Could you reproduce the entries exactly, omitting every picture?

• [MATERIAL TO PROCESS]
※ ※ ※

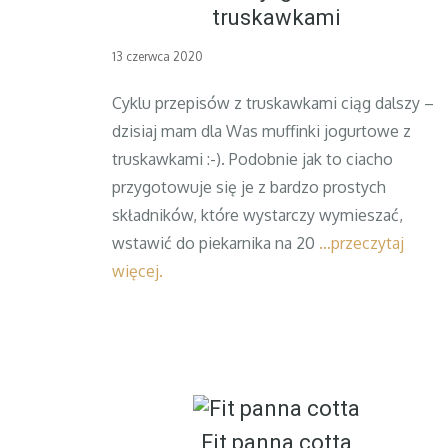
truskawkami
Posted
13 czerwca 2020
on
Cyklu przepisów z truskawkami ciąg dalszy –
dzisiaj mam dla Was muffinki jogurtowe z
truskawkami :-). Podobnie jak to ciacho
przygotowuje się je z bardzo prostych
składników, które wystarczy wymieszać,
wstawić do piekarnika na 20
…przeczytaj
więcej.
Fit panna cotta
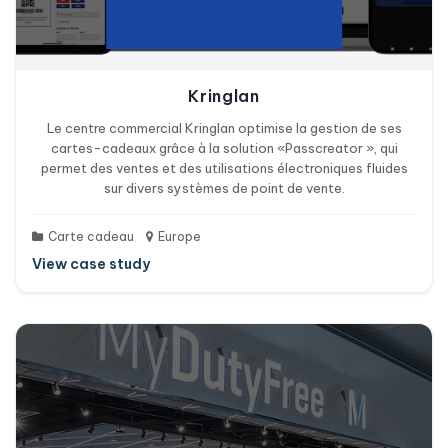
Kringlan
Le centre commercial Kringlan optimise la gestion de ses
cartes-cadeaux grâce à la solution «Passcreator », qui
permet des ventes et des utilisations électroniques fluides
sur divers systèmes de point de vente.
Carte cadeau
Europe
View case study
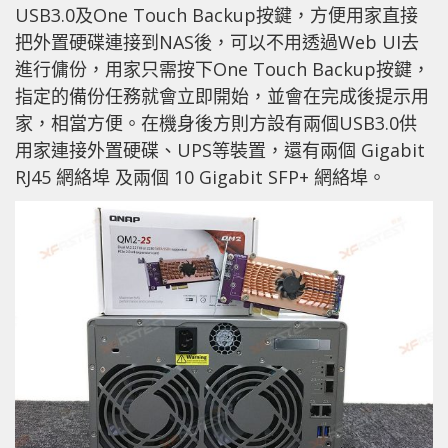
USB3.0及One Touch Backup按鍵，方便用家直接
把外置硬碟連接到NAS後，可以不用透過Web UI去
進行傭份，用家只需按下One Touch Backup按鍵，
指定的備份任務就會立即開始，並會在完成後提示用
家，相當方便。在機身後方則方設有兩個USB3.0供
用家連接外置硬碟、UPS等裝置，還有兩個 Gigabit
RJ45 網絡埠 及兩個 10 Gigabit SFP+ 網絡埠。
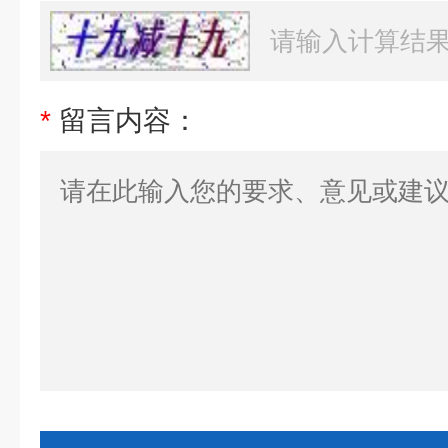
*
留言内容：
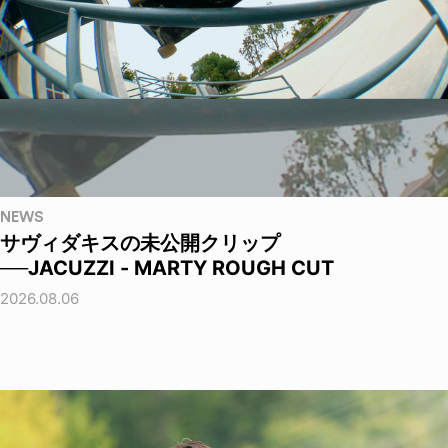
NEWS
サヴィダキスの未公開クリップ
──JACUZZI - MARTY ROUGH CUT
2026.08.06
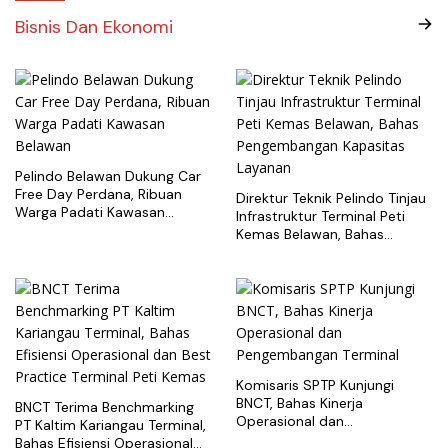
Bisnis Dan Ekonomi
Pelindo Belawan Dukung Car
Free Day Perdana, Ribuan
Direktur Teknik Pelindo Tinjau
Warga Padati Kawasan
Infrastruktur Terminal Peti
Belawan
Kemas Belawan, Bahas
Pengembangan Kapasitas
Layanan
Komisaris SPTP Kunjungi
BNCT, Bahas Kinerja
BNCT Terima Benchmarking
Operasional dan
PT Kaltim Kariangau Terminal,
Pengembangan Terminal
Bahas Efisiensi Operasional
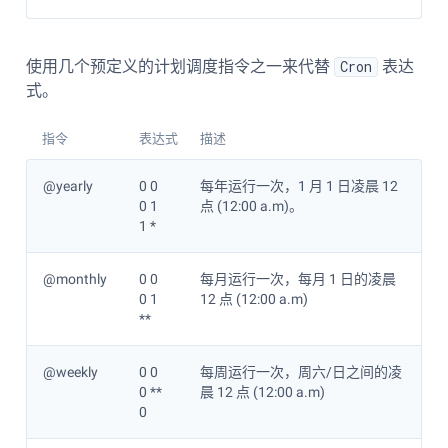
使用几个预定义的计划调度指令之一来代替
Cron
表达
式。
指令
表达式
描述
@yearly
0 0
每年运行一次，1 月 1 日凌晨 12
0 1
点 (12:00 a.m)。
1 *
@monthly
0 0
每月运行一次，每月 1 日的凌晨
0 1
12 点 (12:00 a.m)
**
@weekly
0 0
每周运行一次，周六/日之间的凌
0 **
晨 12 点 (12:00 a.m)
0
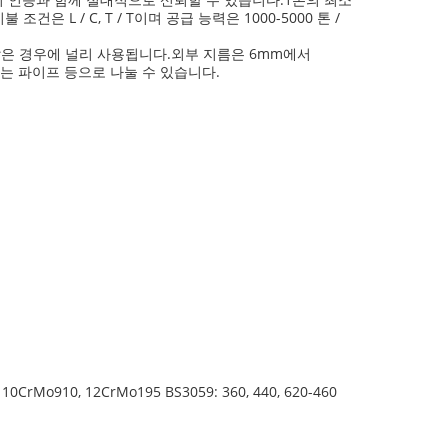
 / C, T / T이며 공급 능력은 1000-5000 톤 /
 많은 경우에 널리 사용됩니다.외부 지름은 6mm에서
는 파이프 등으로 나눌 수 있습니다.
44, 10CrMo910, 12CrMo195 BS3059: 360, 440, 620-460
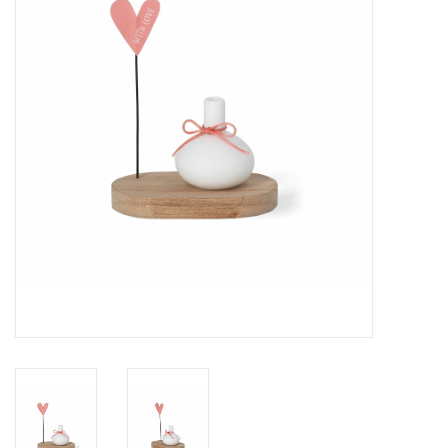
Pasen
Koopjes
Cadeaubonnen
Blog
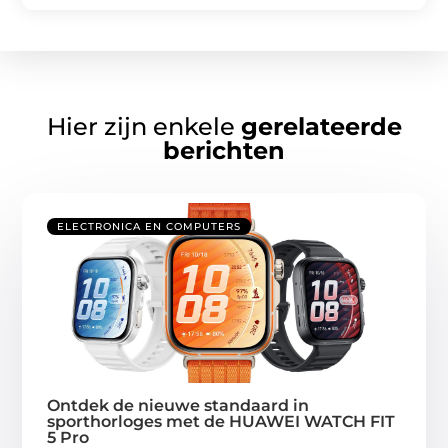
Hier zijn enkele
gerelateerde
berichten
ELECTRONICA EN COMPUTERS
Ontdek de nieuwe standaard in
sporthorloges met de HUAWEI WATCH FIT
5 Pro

※ ※ ※

• [EXERCISE OUTPUT]
truskawkami
Posted
13 czerwca 2020
on
Cyklu przepisów z truskawkami ciąg dalszy –
dzisiaj mam dla Was muffinki jogurtowe z
truskawkami :-). Podobnie jak to ciacho
przygotowuje się je z bardzo prostych
składników, które wystarczy wymieszać,
wstawić do piekarnika na 20
…przeczytaj
więcej.
Fit panna cotta
Kringlan
Le centre commercial Kringlan optimise la gestion de ses
cartes-cadeaux grâce à la solution «Passcreator », qui
permet des ventes et des utilisations électroniques fluides
sur divers systèmes de point de vente.
Carte cadeau
Europe
View case study
USB3.0及One Touch Backup按鍵，方便用家直接
把外置硬碟連接到NAS後，可以不用透過Web UI去
進行傭份，用家只需按下One Touch Backup按鍵，
指定的備份任務就會立即開始，並會在完成後提示用
家，相當方便。在機身後方則方設有兩個USB3.0供
用家連接外置硬碟、UPS等裝置，還有兩個 Gigabit
RJ45 網絡埠 及兩個 10 Gigabit SFP+ 網絡埠。
*
留言内容：
NEWS
サヴィダキスの未公開クリップ
──JACUZZI - MARTY ROUGH CUT
2026.08.06
Bisnis Dan Ekonomi
Pelindo Belawan Dukung Car
Free Day Perdana, Ribuan
Direktur Teknik Pelindo Tinjau
Warga Padati Kawasan
Infrastruktur Terminal Peti
Belawan
Kemas Belawan, Bahas
Pengembangan Kapasitas
Layanan
Komisaris SPTP Kunjungi
BNCT, Bahas Kinerja
BNCT Terima Benchmarking
Operasional dan
PT Kaltim Kariangau Terminal,
Pengembangan Terminal
Bahas Efisiensi Operasional
使用几个预定义的计划调度指令之一来代替
Cron
表达
式。
指令
表达式
描述
@yearly
0 0
每年运行一次，1 月 1 日凌晨 12
0 1
点 (12:00 a.m)。
1 *
@monthly
0 0
每月运行一次，每月 1 日的凌晨
0 1
12 点 (12:00 a.m)
**
@weekly
0 0
每周运行一次，周六/日之间的凌
0 **
晨 12 点 (12:00 a.m)
0
 / C, T / T이며 공급 능력은 1000-5000 톤 /
 많은 경우에 널리 사용됩니다.외부 지름은 6mm에서
는 파이프 등으로 나눌 수 있습니다.
44, 10CrMo910, 12CrMo195 BS3059: 360, 440, 620-460
Pasen
Koopjes
Cadeaubonnen
Blog
Hier zijn enkele
gerelateerde
berichten
ELECTRONICA EN COMPUTERS
Ontdek de nieuwe standaard in
sporthorloges met de HUAWEI WATCH FIT
5 Pro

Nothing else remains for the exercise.